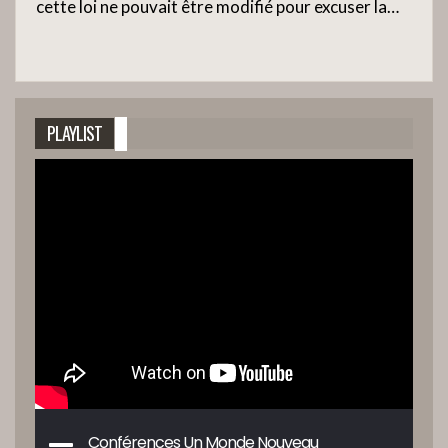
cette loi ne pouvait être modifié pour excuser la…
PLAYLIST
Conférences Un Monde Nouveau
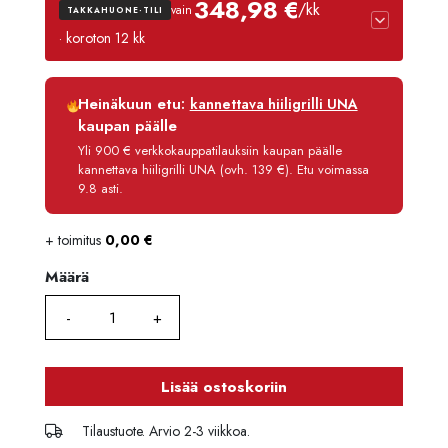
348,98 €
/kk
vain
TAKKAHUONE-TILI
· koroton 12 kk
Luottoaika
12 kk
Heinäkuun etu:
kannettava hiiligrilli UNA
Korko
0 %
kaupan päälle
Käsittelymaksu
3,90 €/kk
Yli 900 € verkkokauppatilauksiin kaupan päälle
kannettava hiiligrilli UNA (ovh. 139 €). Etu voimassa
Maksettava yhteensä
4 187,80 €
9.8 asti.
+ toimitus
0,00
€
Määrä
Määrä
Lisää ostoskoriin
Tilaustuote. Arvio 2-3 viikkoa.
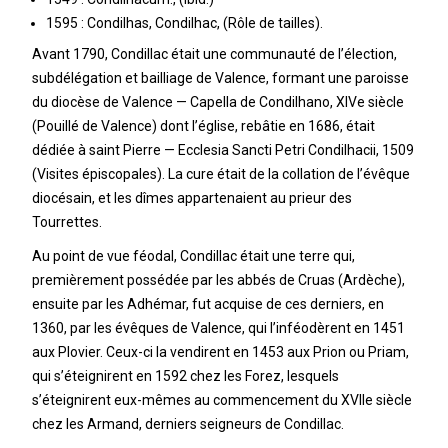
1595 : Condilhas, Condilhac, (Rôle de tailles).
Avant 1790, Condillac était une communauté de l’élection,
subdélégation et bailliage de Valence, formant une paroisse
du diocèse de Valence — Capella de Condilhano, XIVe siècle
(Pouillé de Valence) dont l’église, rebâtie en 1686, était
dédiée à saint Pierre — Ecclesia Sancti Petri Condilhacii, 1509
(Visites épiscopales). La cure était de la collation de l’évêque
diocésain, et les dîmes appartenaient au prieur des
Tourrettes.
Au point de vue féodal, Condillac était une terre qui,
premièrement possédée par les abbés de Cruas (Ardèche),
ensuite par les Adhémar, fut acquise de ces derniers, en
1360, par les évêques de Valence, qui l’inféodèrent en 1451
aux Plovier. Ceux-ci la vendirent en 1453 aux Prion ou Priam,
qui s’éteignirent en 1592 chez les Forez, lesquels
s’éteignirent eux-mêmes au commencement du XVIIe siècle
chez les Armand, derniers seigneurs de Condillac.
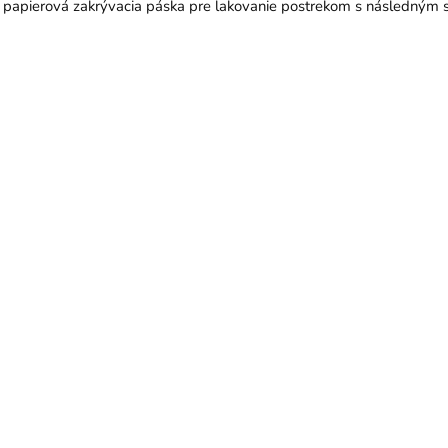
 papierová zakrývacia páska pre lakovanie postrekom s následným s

__________________________________________________

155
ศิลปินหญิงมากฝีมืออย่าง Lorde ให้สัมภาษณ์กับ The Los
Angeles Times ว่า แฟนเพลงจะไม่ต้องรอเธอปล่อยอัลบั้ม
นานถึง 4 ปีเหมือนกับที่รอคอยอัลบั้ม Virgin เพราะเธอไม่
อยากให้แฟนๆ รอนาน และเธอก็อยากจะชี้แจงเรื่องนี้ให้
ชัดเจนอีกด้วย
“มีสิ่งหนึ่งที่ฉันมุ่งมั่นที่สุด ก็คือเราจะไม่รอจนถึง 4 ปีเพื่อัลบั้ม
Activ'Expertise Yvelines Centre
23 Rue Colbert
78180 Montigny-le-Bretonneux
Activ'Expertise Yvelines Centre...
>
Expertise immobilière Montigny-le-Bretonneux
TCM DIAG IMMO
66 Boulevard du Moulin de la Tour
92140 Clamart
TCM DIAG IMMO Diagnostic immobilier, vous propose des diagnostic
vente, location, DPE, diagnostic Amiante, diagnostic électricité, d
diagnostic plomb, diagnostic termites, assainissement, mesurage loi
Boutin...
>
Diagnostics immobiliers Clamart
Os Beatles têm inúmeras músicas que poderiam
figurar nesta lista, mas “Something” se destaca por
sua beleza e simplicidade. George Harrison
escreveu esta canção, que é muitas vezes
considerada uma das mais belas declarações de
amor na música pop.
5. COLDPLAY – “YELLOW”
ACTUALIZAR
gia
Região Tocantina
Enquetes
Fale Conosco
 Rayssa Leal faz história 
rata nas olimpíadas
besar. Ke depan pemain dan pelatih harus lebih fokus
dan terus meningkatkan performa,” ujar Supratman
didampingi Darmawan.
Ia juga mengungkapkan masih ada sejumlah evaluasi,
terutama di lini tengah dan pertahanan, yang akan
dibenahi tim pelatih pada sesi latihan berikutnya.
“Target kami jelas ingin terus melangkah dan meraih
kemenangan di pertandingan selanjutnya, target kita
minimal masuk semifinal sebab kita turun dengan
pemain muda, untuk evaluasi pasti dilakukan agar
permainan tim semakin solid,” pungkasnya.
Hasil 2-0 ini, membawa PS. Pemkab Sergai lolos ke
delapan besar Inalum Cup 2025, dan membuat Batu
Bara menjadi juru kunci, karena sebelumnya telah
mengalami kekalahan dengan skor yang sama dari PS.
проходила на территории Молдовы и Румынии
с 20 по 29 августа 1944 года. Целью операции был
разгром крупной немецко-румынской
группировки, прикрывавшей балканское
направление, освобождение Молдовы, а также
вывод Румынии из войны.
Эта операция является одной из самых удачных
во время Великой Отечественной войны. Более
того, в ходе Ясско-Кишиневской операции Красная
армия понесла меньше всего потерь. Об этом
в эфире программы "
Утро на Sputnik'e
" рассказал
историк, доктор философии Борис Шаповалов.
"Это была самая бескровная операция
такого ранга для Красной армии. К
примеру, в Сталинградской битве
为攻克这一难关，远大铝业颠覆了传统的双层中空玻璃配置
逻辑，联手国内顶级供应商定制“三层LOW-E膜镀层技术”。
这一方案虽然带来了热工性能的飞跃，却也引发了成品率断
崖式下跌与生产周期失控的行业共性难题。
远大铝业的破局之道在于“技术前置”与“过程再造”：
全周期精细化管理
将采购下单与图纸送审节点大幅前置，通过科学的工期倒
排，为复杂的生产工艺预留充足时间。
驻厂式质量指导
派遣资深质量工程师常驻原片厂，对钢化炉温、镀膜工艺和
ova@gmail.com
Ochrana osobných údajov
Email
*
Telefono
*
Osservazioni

__________________________________________________

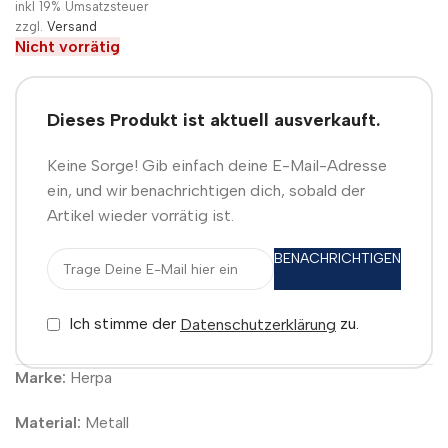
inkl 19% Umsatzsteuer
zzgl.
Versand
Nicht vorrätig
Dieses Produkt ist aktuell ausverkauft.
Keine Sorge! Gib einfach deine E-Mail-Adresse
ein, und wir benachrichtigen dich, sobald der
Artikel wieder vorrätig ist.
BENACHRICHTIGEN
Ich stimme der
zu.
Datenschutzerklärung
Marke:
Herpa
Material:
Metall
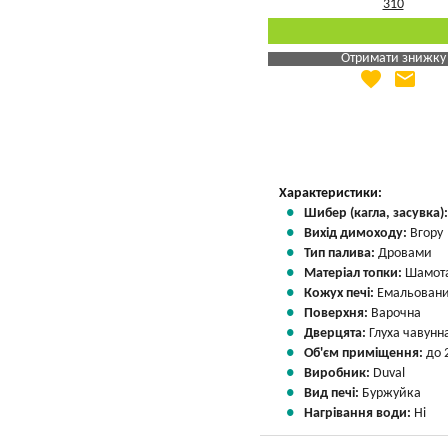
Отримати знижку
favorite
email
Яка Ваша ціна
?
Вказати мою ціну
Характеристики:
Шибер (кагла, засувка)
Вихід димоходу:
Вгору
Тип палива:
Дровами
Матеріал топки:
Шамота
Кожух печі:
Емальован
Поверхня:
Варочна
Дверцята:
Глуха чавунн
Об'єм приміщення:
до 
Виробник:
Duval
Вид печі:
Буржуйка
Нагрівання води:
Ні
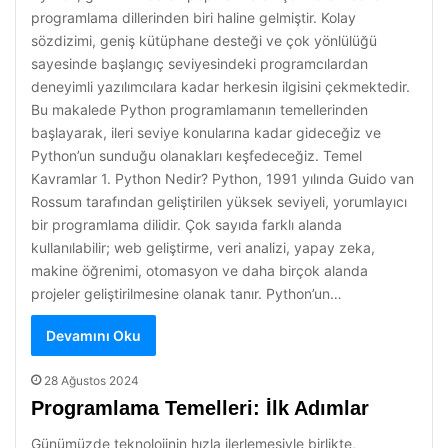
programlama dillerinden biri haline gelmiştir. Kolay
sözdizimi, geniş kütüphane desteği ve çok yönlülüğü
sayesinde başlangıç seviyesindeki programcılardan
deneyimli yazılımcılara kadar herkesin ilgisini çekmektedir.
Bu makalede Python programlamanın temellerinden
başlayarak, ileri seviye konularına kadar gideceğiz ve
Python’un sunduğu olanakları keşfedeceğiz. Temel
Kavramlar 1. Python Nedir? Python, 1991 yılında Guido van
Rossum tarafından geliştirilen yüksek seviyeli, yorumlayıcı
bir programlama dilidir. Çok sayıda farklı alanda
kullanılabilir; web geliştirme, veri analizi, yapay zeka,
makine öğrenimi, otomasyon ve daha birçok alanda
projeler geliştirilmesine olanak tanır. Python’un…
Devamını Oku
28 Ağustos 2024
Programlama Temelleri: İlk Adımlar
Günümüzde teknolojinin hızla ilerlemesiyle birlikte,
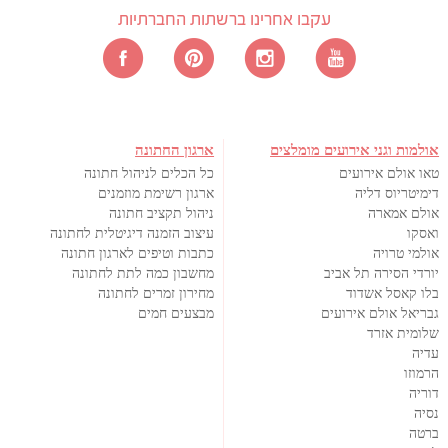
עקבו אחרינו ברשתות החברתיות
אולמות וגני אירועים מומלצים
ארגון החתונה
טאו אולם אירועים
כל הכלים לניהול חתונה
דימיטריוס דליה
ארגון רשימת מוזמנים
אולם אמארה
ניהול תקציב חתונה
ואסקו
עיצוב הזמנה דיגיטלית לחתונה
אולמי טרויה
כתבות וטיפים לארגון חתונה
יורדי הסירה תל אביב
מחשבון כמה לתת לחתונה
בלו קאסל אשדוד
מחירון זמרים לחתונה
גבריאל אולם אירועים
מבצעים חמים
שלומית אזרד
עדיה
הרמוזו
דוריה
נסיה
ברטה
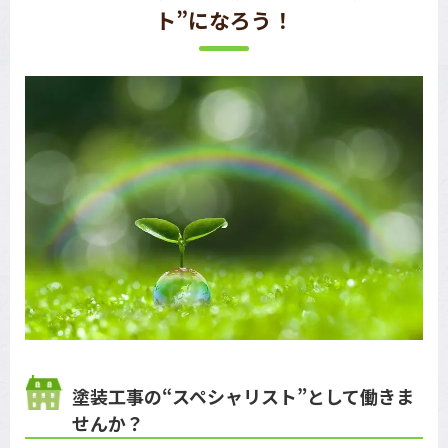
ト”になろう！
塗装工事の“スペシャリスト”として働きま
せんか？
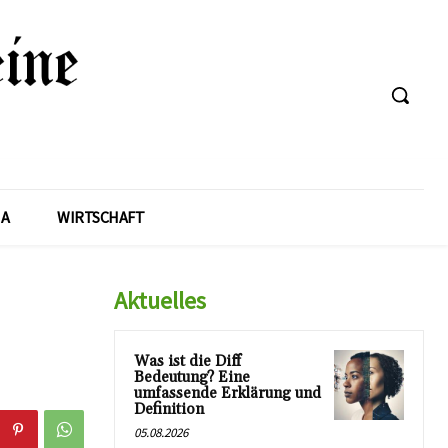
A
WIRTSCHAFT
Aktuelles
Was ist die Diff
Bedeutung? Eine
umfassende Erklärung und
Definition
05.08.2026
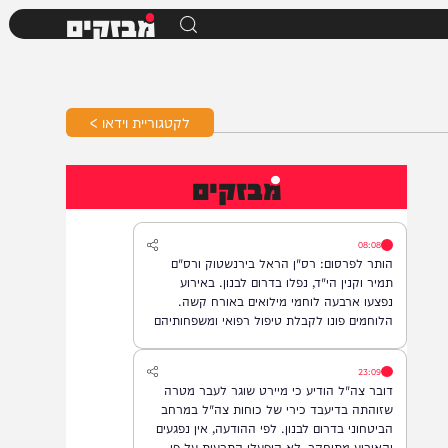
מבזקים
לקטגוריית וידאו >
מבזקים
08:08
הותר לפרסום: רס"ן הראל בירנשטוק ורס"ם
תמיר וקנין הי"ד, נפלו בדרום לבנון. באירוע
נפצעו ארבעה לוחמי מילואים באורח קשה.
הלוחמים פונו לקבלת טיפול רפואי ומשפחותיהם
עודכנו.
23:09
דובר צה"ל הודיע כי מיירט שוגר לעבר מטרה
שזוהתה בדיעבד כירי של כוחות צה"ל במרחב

__________________________________________________

* _WHAT IS NEEDED_
Given the listing above, retype only the span of lines from the line with "cette loi ne" up to and including the line with "papierová zakrývacia páska", exactly as it stands and without pictures.

* _RESULT_
cette loi ne pouvait être modifié pour excuser la…
PLAYLIST
Conférences Un Monde Nouveau
348,98 €
/kk
vain
TAKKAHUONE-TILI
· koroton 12 kk
Luottoaika
12 kk
Heinäkuun etu:
kannettava hiiligrilli UNA
Korko
0 %
kaupan päälle
Käsittelymaksu
3,90 €/kk
Yli 900 € verkkokauppatilauksiin kaupan päälle
kannettava hiiligrilli UNA (ovh. 139 €). Etu voimassa
Maksettava yhteensä
4 187,80 €
9.8 asti.
+ toimitus
0,00
€
Määrä
Määrä
Lisää ostoskoriin
Tilaustuote. Arvio 2-3 viikkoa.
1595 : Condilhas, Condilhac, (Rôle de tailles).
Avant 1790, Condillac était une communauté de l’élection,
subdélégation et bailliage de Valence, formant une paroisse
du diocèse de Valence — Capella de Condilhano, XIVe siècle
(Pouillé de Valence) dont l’église, rebâtie en 1686, était
dédiée à saint Pierre — Ecclesia Sancti Petri Condilhacii, 1509
(Visites épiscopales). La cure était de la collation de l’évêque
diocésain, et les dîmes appartenaient au prieur des
Tourrettes.
Au point de vue féodal, Condillac était une terre qui,
premièrement possédée par les abbés de Cruas (Ardèche),
ensuite par les Adhémar, fut acquise de ces derniers, en
1360, par les évêques de Valence, qui l’inféodèrent en 1451
aux Plovier. Ceux-ci la vendirent en 1453 aux Prion ou Priam,
qui s’éteignirent en 1592 chez les Forez, lesquels
s’éteignirent eux-mêmes au commencement du XVIIe siècle
chez les Armand, derniers seigneurs de Condillac.
 papierová zakrývacia páska pre lakovanie postrekom s následným s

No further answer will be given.